Stephen M’s review published on Letterboxd:
I went into this with no expectations. I'd never seen a Charlie Kaufman film before and hadn't not read the book it was based on. All I knew is that everyone was talking about it on Letterboxd.
I wound up not understanding a lot of it but was totally caught up in its themes of memory, hopes, disappointments, loneliness and loss. By the end, "some" of it made sense. But it was only after reading viewers' and critics' reviews afterwards on IMDB that I fully understood the meaning - which was much more about the male lead Jake than the unnamed female lead, whom I initially saw as the narrator and the focus. Kaufman could have done a better job throughout at making it less confusing and apparently chose not to.
But what a film! Creepy elements, dreamlike elements, mixing up of the past and the present, the mysterious janitor who seems initially to have no connection to the plot, the excellent design and cinematography. And the performances were outstanding. Especially Jessie Buckley who plays the Young Woman. I was initially confused why she was with Jake (Jesse Plemons) who was awkward and nerdy. It's gradually revealed he is deeply troubled and when you meet his parents - played by David Thewlis and Toni Collette - you can certainly see why. The family of three embodies another theme of the film - damaged people who are very aware of their deficiencies but desperately hold onto hope.
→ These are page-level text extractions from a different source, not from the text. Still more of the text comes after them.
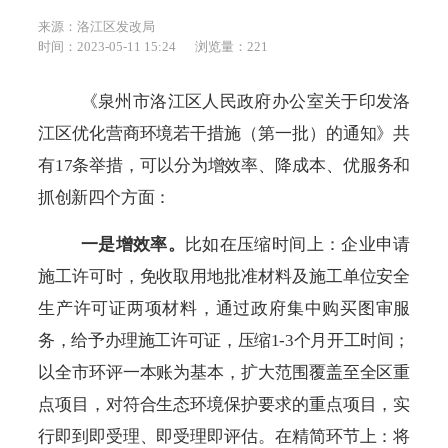
来源：洛江区发改局
时间：2023-05-11 15:24
浏览量：
221
《泉州市洛江区人民政府办公室关于印发洛
江区优化营商环境若干措施（第一批）的通知》
共
有
17条举措，可以分为增效率、降成本、优服务和
抓创新
四个方面
：
一是增效率
。
比如在压缩
时间
上
：
企业申请
施工许可时，免收取用地批准材料及施工单位安全
生产许可证两项材料
，通过政府集中购买图审服
务，
给予办理施工许可证，压缩
1-3个月开工时间；
以全市环评一本账为基本，扩大范围覆盖至全区重
点项目，
对符合生态环境保护要求的重点项目，实
行即到即受理、即受理即评估。在精简环节上：将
Having recently moved from a big city to a rural farming community in upstate New York, I loved the setting - bleak, stuck in the past yet existing in the present, and the hardscrabble existence of the families that didn't leave. And the snow! It's also great to see Netflix take on projects that are less formulaic and crowd-pleasers, and include films like this that are creative and make one think. So even without a roadmap, I very much enjoyed this.